───── Source material

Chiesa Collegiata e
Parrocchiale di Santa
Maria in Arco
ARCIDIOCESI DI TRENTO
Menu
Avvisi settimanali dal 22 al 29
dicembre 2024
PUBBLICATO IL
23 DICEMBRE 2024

──────────
───── Source material

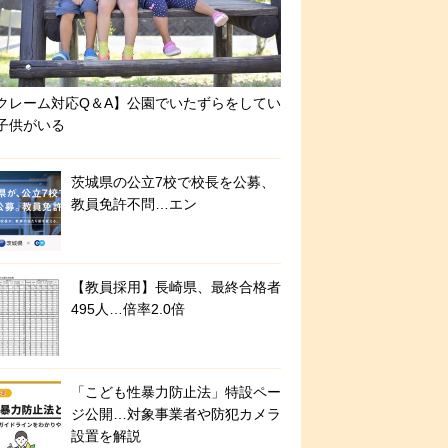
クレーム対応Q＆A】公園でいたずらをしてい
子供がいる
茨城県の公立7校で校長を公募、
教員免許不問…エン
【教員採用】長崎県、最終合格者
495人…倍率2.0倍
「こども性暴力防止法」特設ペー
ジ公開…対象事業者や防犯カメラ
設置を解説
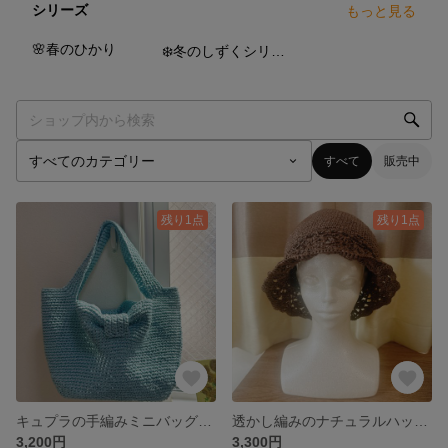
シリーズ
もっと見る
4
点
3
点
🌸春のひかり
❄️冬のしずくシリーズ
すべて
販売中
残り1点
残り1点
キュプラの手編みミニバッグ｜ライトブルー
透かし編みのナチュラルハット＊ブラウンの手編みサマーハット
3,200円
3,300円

──────────
───── Source material

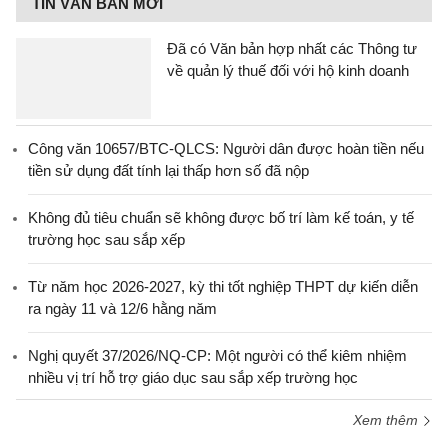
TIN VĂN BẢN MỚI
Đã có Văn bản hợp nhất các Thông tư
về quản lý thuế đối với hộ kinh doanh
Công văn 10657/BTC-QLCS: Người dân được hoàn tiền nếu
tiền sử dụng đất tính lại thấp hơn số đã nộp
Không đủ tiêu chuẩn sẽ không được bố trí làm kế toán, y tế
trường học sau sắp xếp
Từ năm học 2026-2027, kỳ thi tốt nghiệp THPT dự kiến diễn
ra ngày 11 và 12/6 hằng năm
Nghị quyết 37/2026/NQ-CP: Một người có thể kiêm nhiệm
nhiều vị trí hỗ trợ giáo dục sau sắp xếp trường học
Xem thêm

──────────

Both end lines included, restate word for word the lines above from the line with "Chiesa Collegiata e" to the line with "23 DICEMBRE 2024", and nothing else.

Response ::
Chiesa Collegiata e
Parrocchiale di Santa
Maria in Arco
ARCIDIOCESI DI TRENTO
Menu
Avvisi settimanali dal 22 al 29
dicembre 2024
PUBBLICATO IL
23 DICEMBRE 2024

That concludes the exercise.